Reconstruction of Paris by Baron Osman
If you enjoy strolling through the beautiful streets of Paris, which are surrounded by a variety of monuments, you owe much of that splendor to Georges-Eugène Haussmann. Napoleon III chose him to renovate the city, and Osman left the stone in his work. The construction of parks, squares, fountains, and sewage drainage, the widening of alleys, and the annexation of suburban areas to the city were just a few of his achievements. Baron Osman demolished medieval neighborhoods inundated with pollution and disease, and many modern buildings were erected during this period, including the Garnier Opera House, Place du Châtelet, and Parc Monso. Monceau) noted that the latter is one of the most beautiful parks in Paris.

History of Paris

Golden Age, Third French Republic

The “Belle Époque” or “Golden Age” as its name implies dates back to the Third French Republic, which began in 1870 in Paris. This period was accompanied by economic, scientific, and technological prosperity, modernization of culture, religious peace, and, in general, optimism and positivism. As a result, an artistic wave emerged, with Paris as its center. The construction of the Eiffel Tower to mark the 100th anniversary of the French Revolution, the opening of the Paris Metro, the founding of the Moulin Rouge Club, the beginning of the Impressionist school of painting, and the modernization of literature are some of the achievements that took place during this period.
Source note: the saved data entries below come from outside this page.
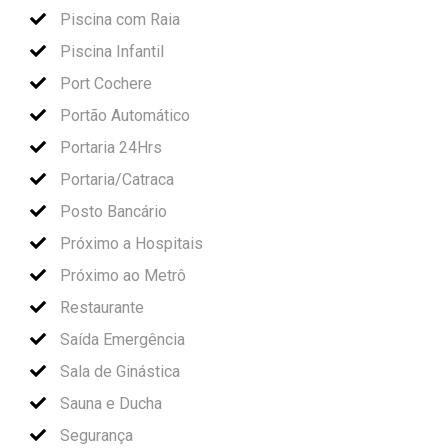
Piscina com Raia
Piscina Infantil
Port Cochere
Portão Automático
Portaria 24Hrs
Portaria/Catraca
Posto Bancário
Próximo a Hospitais
Próximo ao Metrô
Restaurante
Saída Emergência
Sala de Ginástica
Sauna e Ducha
Segurança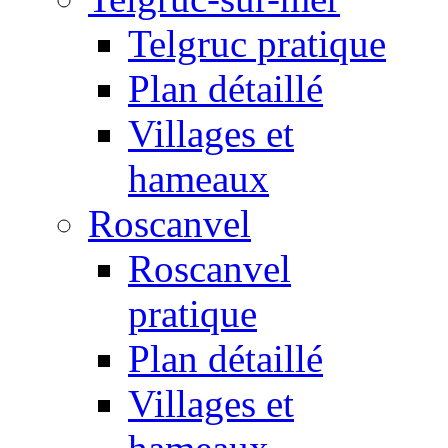
Telgruc pratique
Plan détaillé
Villages et
hameaux
Roscanvel
Roscanvel
pratique
Plan détaillé
Villages et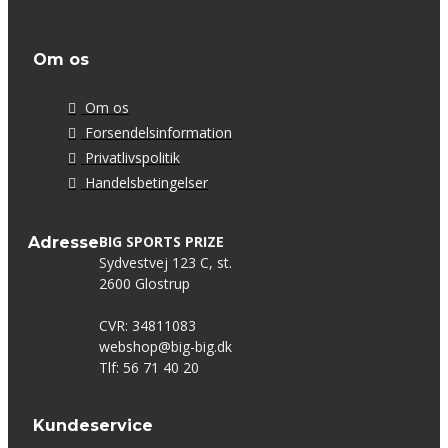
Om os
Om os
Forsendelsinformation
Privatlivspolitik
Handelsbetingelser
BIG SPORTS PRIZE
Adresse
Sydvestvej 123 C, st.
2600 Glostrup
CVR: 34811083
webshop@big-big.dk
Tlf: 56 71 40 20
Kundeservice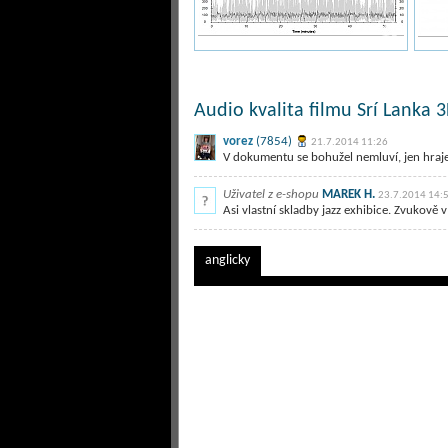
Audio kvalita filmu Srí Lanka 3
vorez
(7854)
21.7.2014 11:26
V dokumentu se bohužel nemluví, jen hraj
Uživatel z e-shopu
MAREK H.
23.7.2014 14:
Asi vlastní skladby jazz exhibice. Zvukově 
anglicky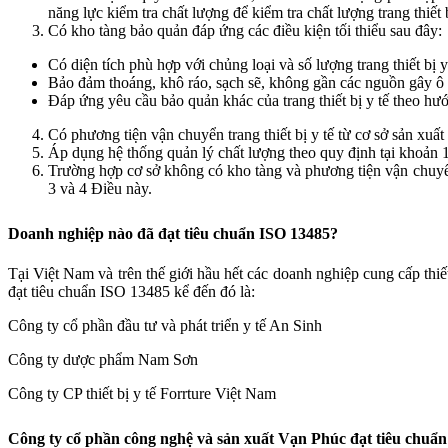
năng lực kiểm tra chất lượng để kiểm tra chất lượng trang thiết 
Có kho tàng bảo quản đáp ứng các điều kiện tối thiểu sau đây:
Có diện tích phù hợp với chủng loại và số lượng trang thiết bị 
Bảo đảm thoáng, khô ráo, sạch sẽ, không gần các nguồn gây ô
Đáp ứng yêu cầu bảo quản khác của trang thiết bị y tế theo hư
Có phương tiện vận chuyển trang thiết bị y tế từ cơ sở sản xuất 
Áp dụng hệ thống quản lý chất lượng theo quy định tại khoản 
Trường hợp cơ sở không có kho tàng và phương tiện vận chuyển t
3 và 4 Điều này.
Doanh nghiệp nào đã đạt tiêu chuẩn ISO 13485?
Tại Việt Nam và trên thế giới hầu hết các doanh nghiệp cung cấp thiết
đạt tiêu chuẩn ISO 13485 kể đến đó là:
Công ty cổ phần đầu tư và phát triển y tế An Sinh
Công ty dược phẩm Nam Sơn
Công ty CP thiết bị y tế Forrture Việt Nam
Công ty cổ phần công nghệ và sản xuất Vạn Phúc đạt tiêu chuẩ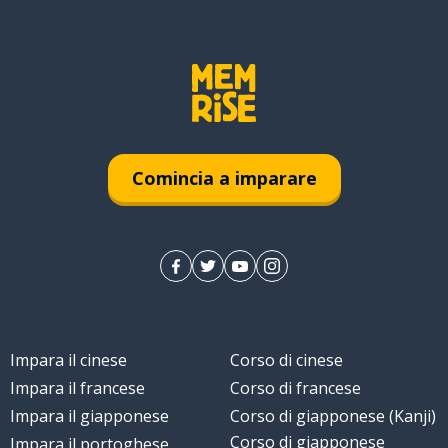
Comincia a imparare
Impara il cinese
Corso di cinese
Impara il francese
Corso di francese
Impara il giapponese
Corso di giapponese (Kanji)
Corso di giapponese
Impara il portoghese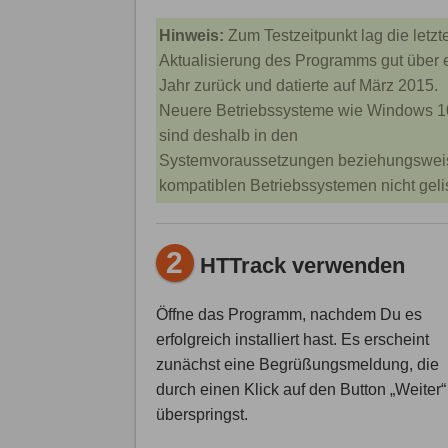
Hinweis:
Zum Testzeitpunkt lag die letzt
Aktualisierung des Programms gut über 
Jahr zurück und datierte auf März 2015.
Neuere Betriebssysteme wie Windows 1
sind deshalb in den
Systemvoraussetzungen beziehungswei
kompatiblen Betriebssystemen nicht gelis
2
HTTrack verwenden
Öffne das Programm, nachdem Du es
erfolgreich installiert hast. Es erscheint
zunächst eine Begrüßungsmeldung, die
durch einen Klick auf den Button „Weiter“
überspringst.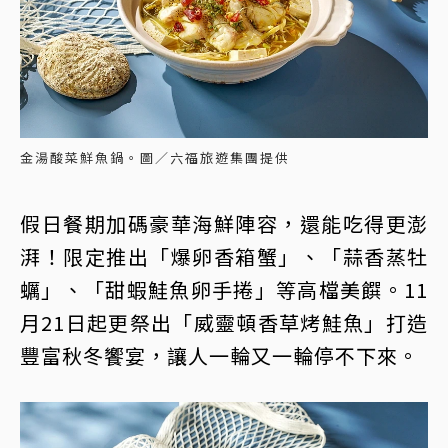
金湯酸菜鮮魚鍋。圖／六福旅遊集團提供
假日餐期加碼豪華海鮮陣容，還能吃得更澎
湃！限定推出「爆卵香箱蟹」、「蒜香蒸牡
蠣」、「甜蝦鮭魚卵手捲」等高檔美饌。11
月21日起更祭出「威靈頓香草烤鮭魚」打造
豐富秋冬饗宴，讓人一輪又一輪停不下來。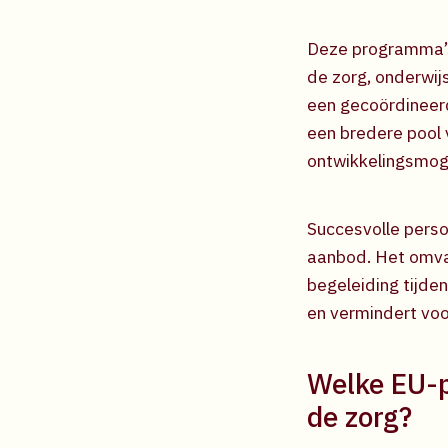
Deze programma’s 
de zorg, onderwijs
een gecoördineer
een bredere pool 
ontwikkelingsmoge
Succesvolle perso
aanbod. Het omvat 
begeleiding tijde
en vermindert voo
Welke EU-p
de zorg?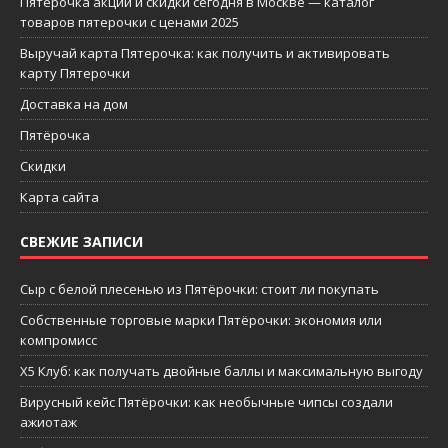
Пятерочка акции и скидки сегодня в Москве — каталог
товаров пятерочки с ценами 2025
Выручай карта Пятерочка: как получить и активировать
карту Пятерочки
Доставка на дом
Пятёрочка
Скидки
Карта сайта
СВЕЖИЕ ЗАПИСИ
Сыр с белой плесенью из Пятёрочки: стоит ли покупать
Собственные торговые марки Пятёрочки: экономия или
компромисс
X5 Клуб: как получать двойные баллы и максимальную выгоду
Вирусный кейс Пятёрочки: как необычные чипсы создали
ажиотаж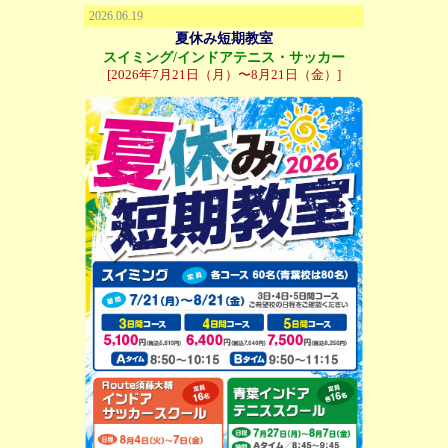
2026.06.19
夏休み短期教室
スイミング/インドアテニス・サッカー
[2026年7月21日（月）〜8月21日（金）]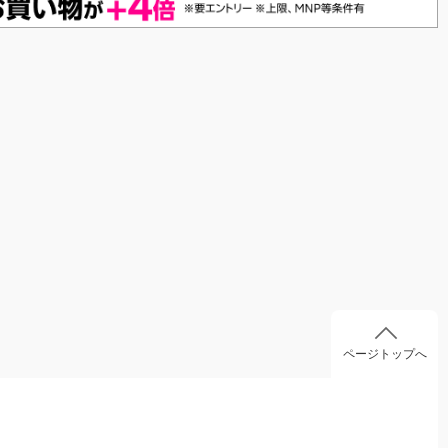
ページトップへ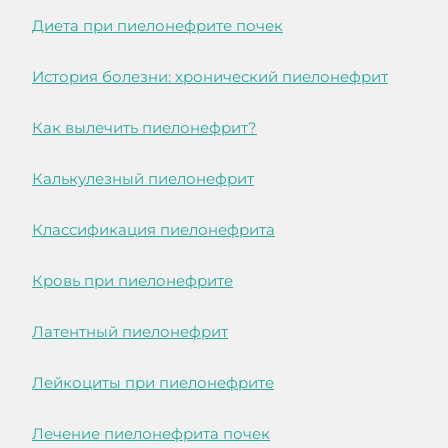
Диета при пиелонефрите почек
История болезни: хронический пиелонефрит
Как вылечить пиелонефрит?
Калькулезный пиелонефрит
Классификация пиелонефрита
Кровь при пиелонефрите
Латентный пиелонефрит
Лейкоциты при пиелонефрите
Лечение пиелонефрита почек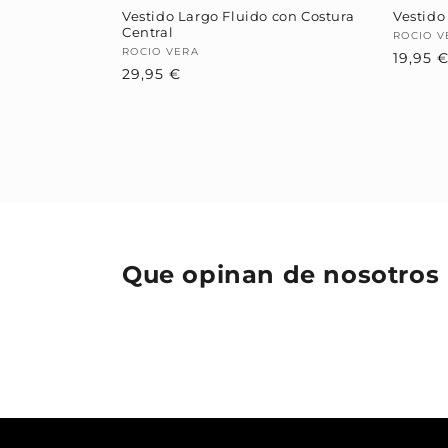
Vestido Largo Fluido con Costura
Vestido
Central
Provee
ROCIO V
Proveedor:
ROCIO VERA
19,95 
Precio
29,95 €
habitual
Que opinan de nosotros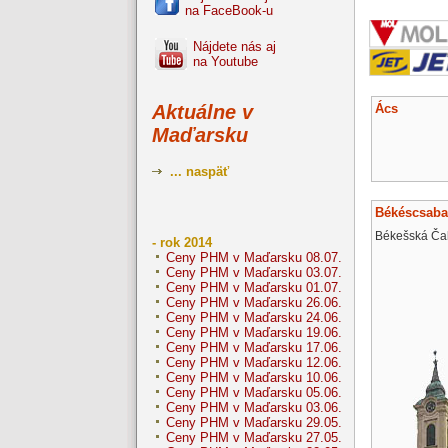
na FaceBook-u
Nájdete nás aj
na Youtube
Ács
Aktuálne v
Maďarsku
... naspäť
Békéscsaba
Békešská Ča
- rok 2014
Ceny PHM v Maďarsku 08.07.
Ceny PHM v Maďarsku 03.07.
Ceny PHM v Maďarsku 01.07.
Ceny PHM v Maďarsku 26.06.
Ceny PHM v Maďarsku 24.06.
Ceny PHM v Maďarsku 19.06.
Ceny PHM v Maďarsku 17.06.
Ceny PHM v Maďarsku 12.06.
Ceny PHM v Maďarsku 10.06.
Ceny PHM v Maďarsku 05.06.
Ceny PHM v Maďarsku 03.06.
Ceny PHM v Maďarsku 29.05.
Ceny PHM v Maďarsku 27.05.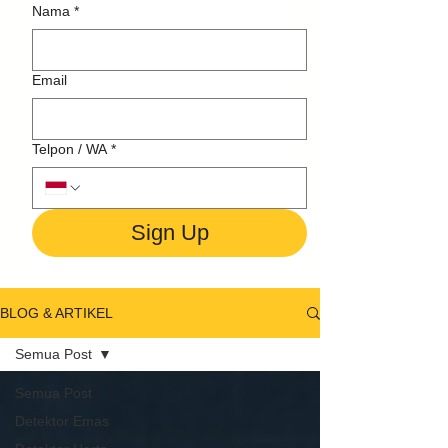
Nama
*
Email
Telpon / WA
*
Sign Up
BLOG & ARTIKEL
Semua Post
Semua Post
Detektor Emas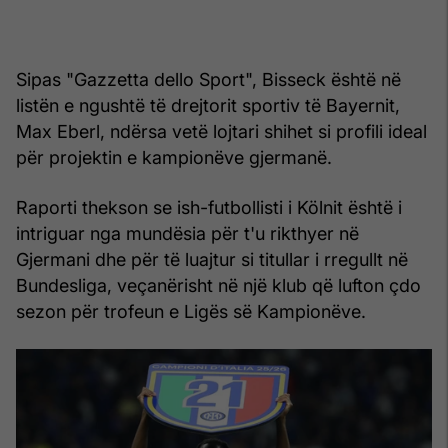
Sipas "Gazzetta dello Sport", Bisseck është në
listën e ngushtë të drejtorit sportiv të Bayernit,
Max Eberl, ndërsa vetë lojtari shihet si profili ideal
për projektin e kampionëve gjermanë.
Raporti thekson se ish-futbollisti i Kölnit është i
intriguar nga mundësia për t'u rikthyer në
Gjermani dhe për të luajtur si titullar i rregullt në
Bundesliga, veçanërisht në një klub që lufton çdo
sezon për trofeun e Ligës së Kampionëve.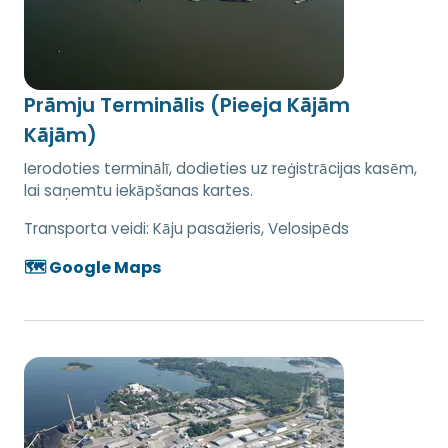
Prāmju Terminālis (Pieeja Kājām
Kājām)
Ierodoties terminālī, dodieties uz reģistrācijas kasēm,
lai saņemtu iekāpšanas kartes.
Transporta veidi:
Kāju pasažieris, Velosipēds
🗺️ Google Maps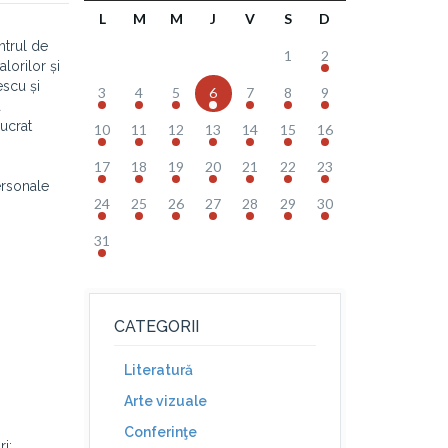
L
M
M
J
V
S
D
ntrul de
1
2
alorilor și
escu și
3
4
5
6
7
8
9
a
lucrat
10
11
12
13
14
15
16
17
18
19
20
21
22
23
personale
24
25
26
27
28
29
30
31
CATEGORII
Literatură
Arte vizuale
Conferinţe
i;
Holding a world exhibition
During the Golden Age, in 1889, the “Exposition Universelle” or “Expo” was held to mark the 100th anniversary of the conquest of the Bastille in Paris. Reconstruction of the Bastille and the establishment of new buildings such as the Grand Palais and the Petit Palais were among the main goals of the celebration. The most important symbol of the exhibition was the Eiffel Tower, which was considered a symbol of popular resistance and was made of metal to showcase the innovations of a new industrial society.

world war I
With the outbreak of World War I in 1914, many people fled the city to escape enemy bombs, and the government moved its headquarters to Bordeaux, fearing that the German army would conquer or destroy Paris. In addition to the high casualties of the war, many people died due to the flu epidemic, and although the war ended with the victory of France, the country sank into despair.